Le Secrétaire général de la Ligue arabe, Ahmed Aboul Gheit, a redit le mardi 23 juin son opposition à toute intervention militaire étrangère en Libye, alors que l’Égypte menace d’y envoyer son armée.

Lors d'un sommet extraordinaire par visioconférence des ministres des Affaires étrangères de la Ligue, convoqué par l'Égypte, Aboul Gheit a souligné qu'aucune option militaire ne saurait ramener la paix et la stabilité dans ce pays en guerre ou apporter la victoire à aucun des camps. À ses yeux, elle en brisera même l'unité. Le principal objectif de ce sommet était de trouver les moyens de « faire cesser les combats, réduire l'escalade militaire sur le terrain, parvenir à une trêve immédiate sur toutes les lignes de front, particulièrement autour de Syrte ». Le Président égyptien Abdel Fattah al-Sissi avait déclaré le 20 juin que son pays avait « le droit légitime d'intervenir dans le pays voisin pour y restaurer la sécurité et la stabilité ». Réagissant au discours du Président Al Sissi, le gouvernement d’union nationale de la Libye (GNA) a dénoncé toute intervention directe de l’Égypte. « Nous rejetons fermement les propos du président égyptien, que nous considérons comme (…) une ingérence dans les affaires internes et une menace grave pour la sécurité nationale de la Libye », a déclaré Mohamad Amari Zayed, membre du Conseil présidentiel du GNA.

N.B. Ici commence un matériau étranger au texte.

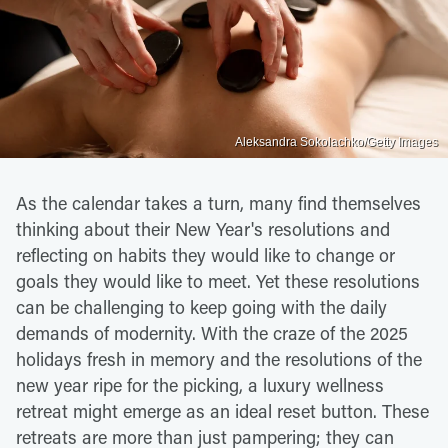
Aleksandra Sokolachko/Getty Images
As the calendar takes a turn, many find themselves
thinking about their New Year's resolutions and
reflecting on habits they would like to change or
goals they would like to meet. Yet these resolutions
can be challenging to keep going with the daily
demands of modernity. With the craze of the 2025
holidays fresh in memory and the resolutions of the
new year ripe for the picking, a luxury wellness
retreat might emerge as an ideal reset button. These
retreats are more than just pampering; they can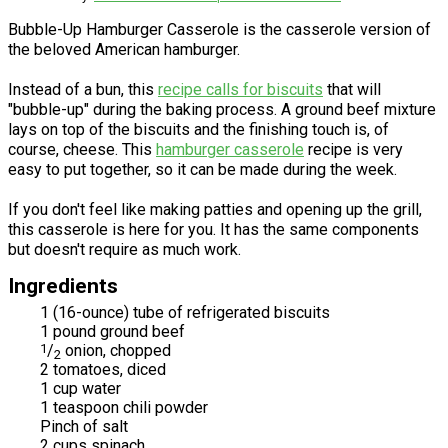
Bubble-Up Hamburger Casserole is the casserole version of
the beloved American hamburger.
Instead of a bun, this
recipe calls for biscuits
that will
"bubble-up" during the baking process. A ground beef mixture
lays on top of the biscuits and the finishing touch is, of
course, cheese. This
hamburger casserole
recipe is very
easy to put together, so it can be made during the week.
If you don't feel like making patties and opening up the grill,
this casserole is here for you. It has the same components
but doesn't require as much work.
Ingredients
1 (16-ounce) tube of refrigerated biscuits
1 pound ground beef
1
/
onion, chopped
2
2 tomatoes, diced
1 cup water
1 teaspoon chili powder
Pinch of salt
2 cups spinach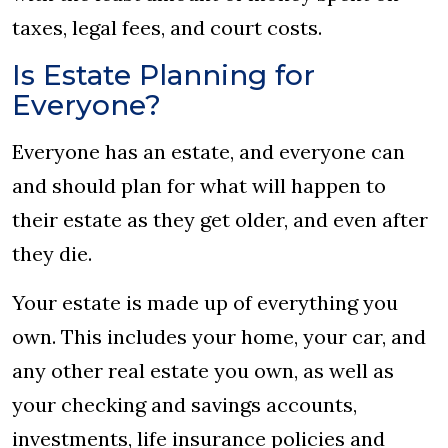
taxes, legal fees, and court costs.
Is Estate Planning for
Everyone?
Everyone has an estate, and everyone can
and should plan for what will happen to
their estate as they get older, and even after
they die.
Your estate is made up of everything you
own. This includes your home, your car, and
any other real estate you own, as well as
your checking and savings accounts,
investments, life insurance policies and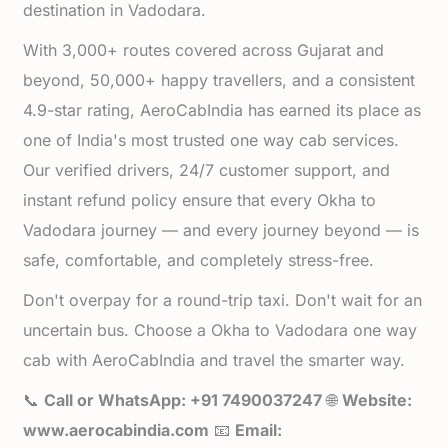
destination in Vadodara.
With 3,000+ routes covered across Gujarat and
beyond, 50,000+ happy travellers, and a consistent
4.9-star rating, AeroCabIndia has earned its place as
one of India's most trusted one way cab services.
Our verified drivers, 24/7 customer support, and
instant refund policy ensure that every Okha to
Vadodara journey — and every journey beyond — is
safe, comfortable, and completely stress-free.
Don't overpay for a round-trip taxi. Don't wait for an
uncertain bus. Choose a Okha to Vadodara one way
cab with AeroCabIndia and travel the smarter way.
📞
Call or WhatsApp: +91 7490037247
🌐
Website:
www.aerocabindia.com
📧
Email: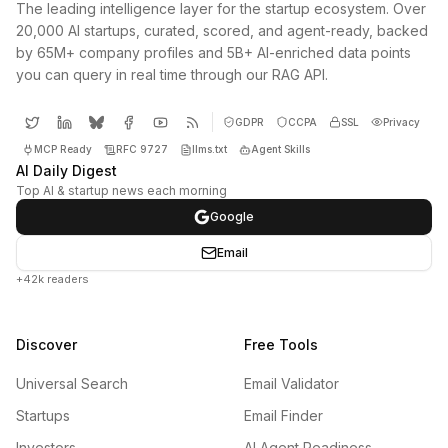
The leading intelligence layer for the startup ecosystem. Over
20,000 AI startups, curated, scored, and agent-ready, backed
by 65M+ company profiles and 5B+ AI-enriched data points
you can query in real time through our RAG API.
GDPR
CCPA
SSL
Privacy
MCP Ready
RFC 9727
llms.txt
Agent Skills
AI Daily Digest
Top AI & startup news each morning
Google
Email
+42k readers
Discover
Free Tools
Universal Search
Email Validator
Startups
Email Finder
Investors
AI Agent Readiness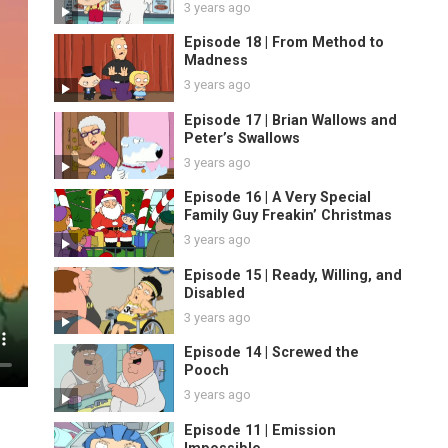
3 years ago
Episode 18 | From Method to
Madness
3 years ago
Episode 17 | Brian Wallows and
Peter’s Swallows
3 years ago
Episode 16 | A Very Special
Family Guy Freakin’ Christmas
3 years ago
Episode 15 | Ready, Willing, and
Disabled
3 years ago
Episode 14 | Screwed the
Pooch
3 years ago
Episode 11 | Emission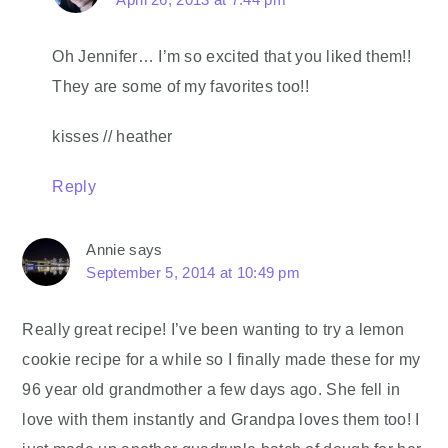
Oh Jennifer… I’m so excited that you liked them!!
They are some of my favorites too!!
kisses // heather
Reply
Annie
says
September 5, 2014 at 10:49 pm
Really great recipe! I’ve been wanting to try a lemon
cookie recipe for a while so I finally made these for my
96 year old grandmother a few days ago. She fell in
love with them instantly and Grandpa loves them too! I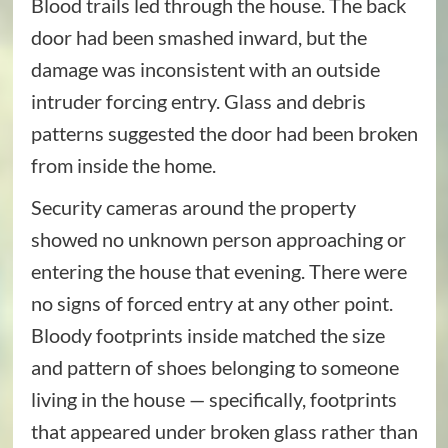
Blood trails led through the house. The back
door had been smashed inward, but the
damage was inconsistent with an outside
intruder forcing entry. Glass and debris
patterns suggested the door had been broken
from inside the home.
Security cameras around the property
showed no unknown person approaching or
entering the house that evening. There were
no signs of forced entry at any other point.
Bloody footprints inside matched the size
and pattern of shoes belonging to someone
living in the house — specifically, footprints
that appeared under broken glass rather than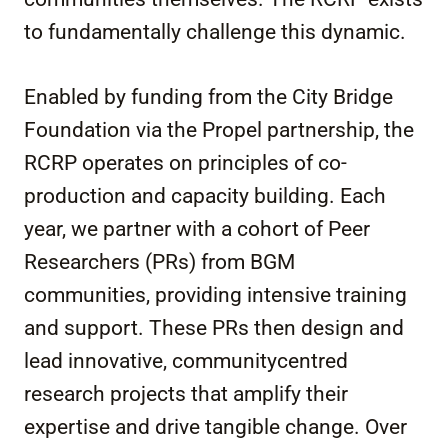
to fundamentally challenge this dynamic.
Enabled by funding from the City Bridge
Foundation via the Propel partnership, the
RCRP operates on principles of co-
production and capacity building. Each
year, we partner with a cohort of Peer
Researchers (PRs) from BGM
communities, providing intensive training
and support. These PRs then design and
lead innovative, communitycentred
research projects that amplify their
expertise and drive tangible change. Over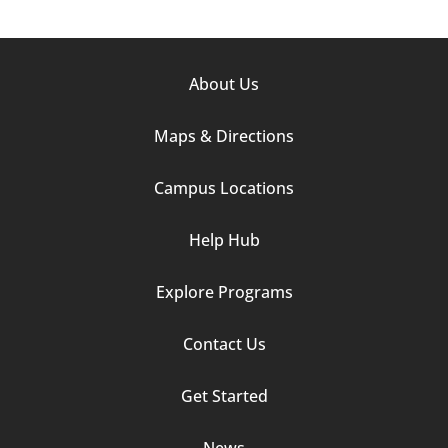
Footer
About Us
Column
Maps & Directions
1
Campus Locations
Help Hub
Explore Programs
Footer
Contact Us
Column
Get Started
2
News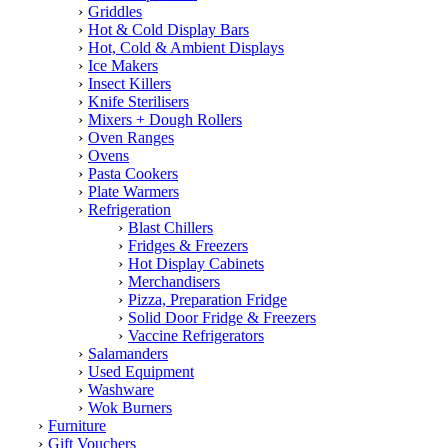
Griddles
Hot & Cold Display Bars
Hot, Cold & Ambient Displays
Ice Makers
Insect Killers
Knife Sterilisers
Mixers + Dough Rollers
Oven Ranges
Ovens
Pasta Cookers
Plate Warmers
Refrigeration
Blast Chillers
Fridges & Freezers
Hot Display Cabinets
Merchandisers
Pizza, Preparation Fridge
Solid Door Fridge & Freezers
Vaccine Refrigerators
Salamanders
Used Equipment
Washware
Wok Burners
Furniture
Gift Vouchers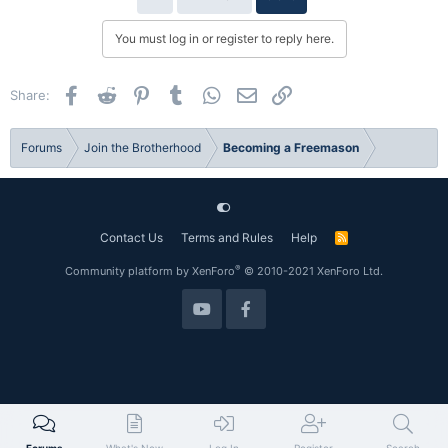
t
i
You must log in or register to reply here.
o
n
s
Facebook
Reddit
Pinterest
Tumblr
WhatsApp
Email
Link
Share:
:
Forums
Join the Brotherhood
Becoming a Freemason
Contact Us
Terms and Rules
Help
R
S
S
®
Community platform by XenForo
© 2010-2021 XenForo Ltd.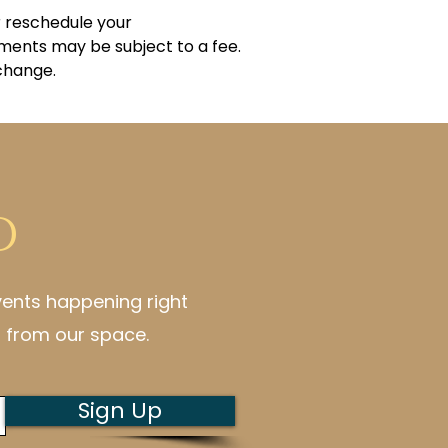
r reschedule your
ments may be subject to a fee.
 change.
d
vents happening right
 from our space.
Sign Up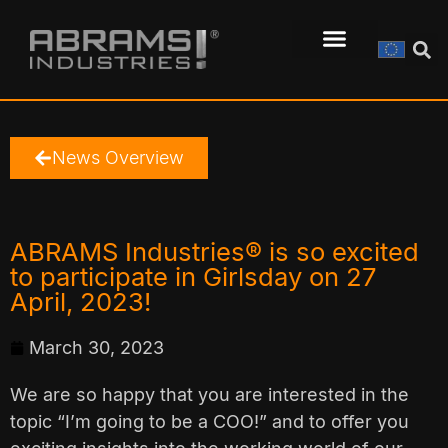
News Overview
ABRAMS Industries® is so excited
to participate in Girlsday on 27
April, 2023!
March 30, 2023
We are so happy that you are interested in the
topic “I’m going to be a COO!” and to offer you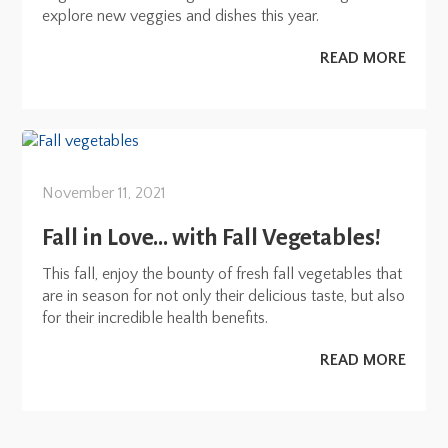
explore new veggies and dishes this year.
READ MORE
November 11, 2021
Fall in Love… with Fall Vegetables!
This fall, enjoy the bounty of fresh fall vegetables that
are in season for not only their delicious taste, but also
for their incredible health benefits.
READ MORE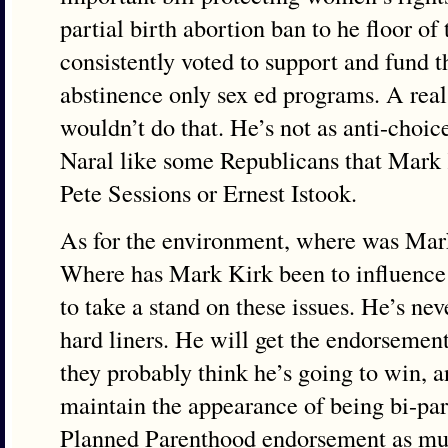
partial birth abortion ban to he floor of
consistently voted to support and fund t
abstinence only sex ed programs. A rea
wouldn’t do that. He’s not as anti-choic
Naral like some Republicans that Mark 
Pete Sessions or Ernest Istook.
As for the environment, where was Mark
Where has Mark Kirk been to influence
to take a stand on these issues. He’s ne
hard liners. He will get the endorsemen
they probably think he’s going to win, a
maintain the appearance of being bi-part
Planned Parenthood endorsement as muc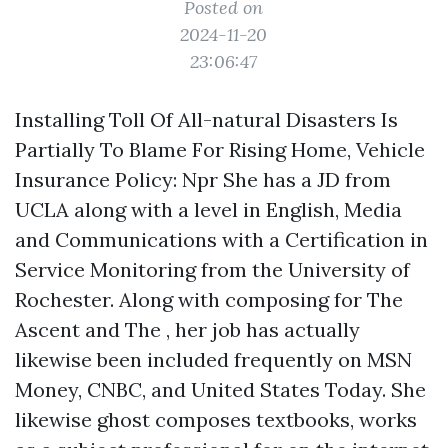
Posted on
2024-11-20
23:06:47
Installing Toll Of All-natural Disasters Is
Partially To Blame For Rising Home, Vehicle
Insurance Policy: Npr She has a JD from
UCLA along with a level in English, Media
and Communications with a Certification in
Service Monitoring from the University of
Rochester. Along with composing for The
Ascent and The , her job has actually
likewise been included frequently on MSN
Money, CNBC, and United States Today. She
likewise ghost composes textbooks, works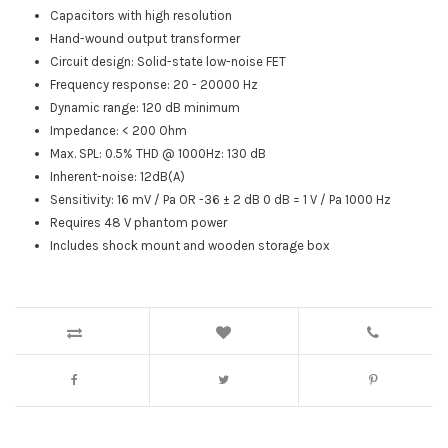
Capacitors with high resolution
Hand-wound output transformer
Circuit design: Solid-state low-noise FET
Frequency response: 20 - 20000 Hz
Dynamic range: 120 dB minimum
Impedance: < 200 Ohm
Max. SPL: 0.5% THD @ 1000Hz: 130 dB
Inherent-noise: 12dB(A)
Sensitivity: 16 mV / Pa OR -36 ± 2 dB 0 dB = 1 V / Pa 1000 Hz
Requires 48 V phantom power
Includes shock mount and wooden storage box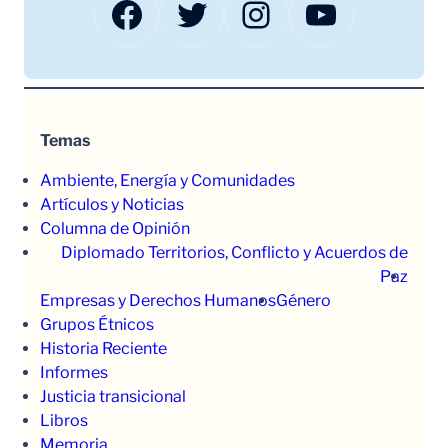
Facebook
Twitter
Instagram
YouTube
Temas
Ambiente, Energía y Comunidades
Artículos y Noticias
Columna de Opinión
Diplomado Territorios, Conflicto y Acuerdos de
Paz
Empresas y Derechos Humanos
Género
Grupos Étnicos
Historia Reciente
Informes
Justicia transicional
Libros
Memoria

Internationalisation du conflit

Dans sa volonté d’intervenir en Libye, le président égyptien peut compter sur le soutien de certains pays du Golfe. Quelques heures après son annonce, les Émirats arabes unis ont affirmé être « aux côtés de l’Égypte pour toutes les mesures qu’elle prend pour assurer la sécurité et la stabilité» face au conflit en Libye. Dans la foulée, le ministère saoudien des Affaires étrangères a lui aussi manifesté son « soutien à l’Égypte quant à son droit à défendre ses frontières et son peuple contre l’extrémisme, les milices terroristes et leurs soutiens dans la région ». Lors d'une conversation téléphonique, le 22 juin, le Président américain Donald Trump et son homologue français Emmanuel Macron sont convenus de la nécessité urgente d'instaurer un cessez-le-feu en Libye, ainsi que de reprendre rapidement les négociations entre les parties libyennes, a déclaré la Maison Blanche dans un communiqué. Mais, auparavant, la Turquie, qui combat aux côtés du GNA, avait affirmé que l’instauration d’un cessez-le-feu durable en Libye passerait par le retrait des forces de Khalifa Haftar de la ville stratégique de Syrte.